Something else was worrying me. "These teeth? They'll be sticking both up and down? Like stalactites and stalagmites? … The other way round," I added, thinking fast.

"Of course. As many as you need."

"Then, what keeps the magnetic field from clamping your jaws together until you starve to death — or holding them apart like demented crocodiles?"

"Oh," said Gaye. "I hadn't thought of that. Never mind. We can take the field up the front of the tooth then back down the back. That will stop people sticking them in the wrong way round too."

It should have worked. Uncle George found a way of winding strands of magnene on a form, then fusing them under high pressure in a tooth-shaped mould. The first samples were a bit blackish, but Uncle George promised they'd be translucent white once he got the kinks out of the manufacturing process. Then he let Gaye's golden curls loose on a poor defenceless consultant in a nearby dental hospital and got him to perform the experimental implantations for us. So far, so good.

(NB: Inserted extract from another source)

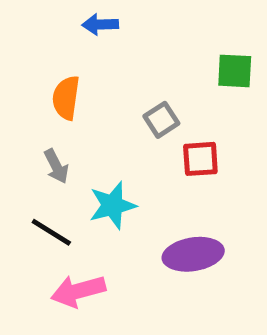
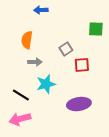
gray arrow: (56, 166) -> (35, 62), moved, turned -64
pink arrow: (78, 291) -> (20, 119), moved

So what went wrong? Well, what with all those magnetic fields and junctions and loops and carbon-chain conductors … you've already guessed it, haven't you? Yes, those True Teeth made just dandy radios. Some were FM and some were AM. And some were incomprehensibly digital and prone to freeze on booting up. A few of them could even tune in Radios Two, Three and Four all at the same time. Our poor dentist had to pull them out again.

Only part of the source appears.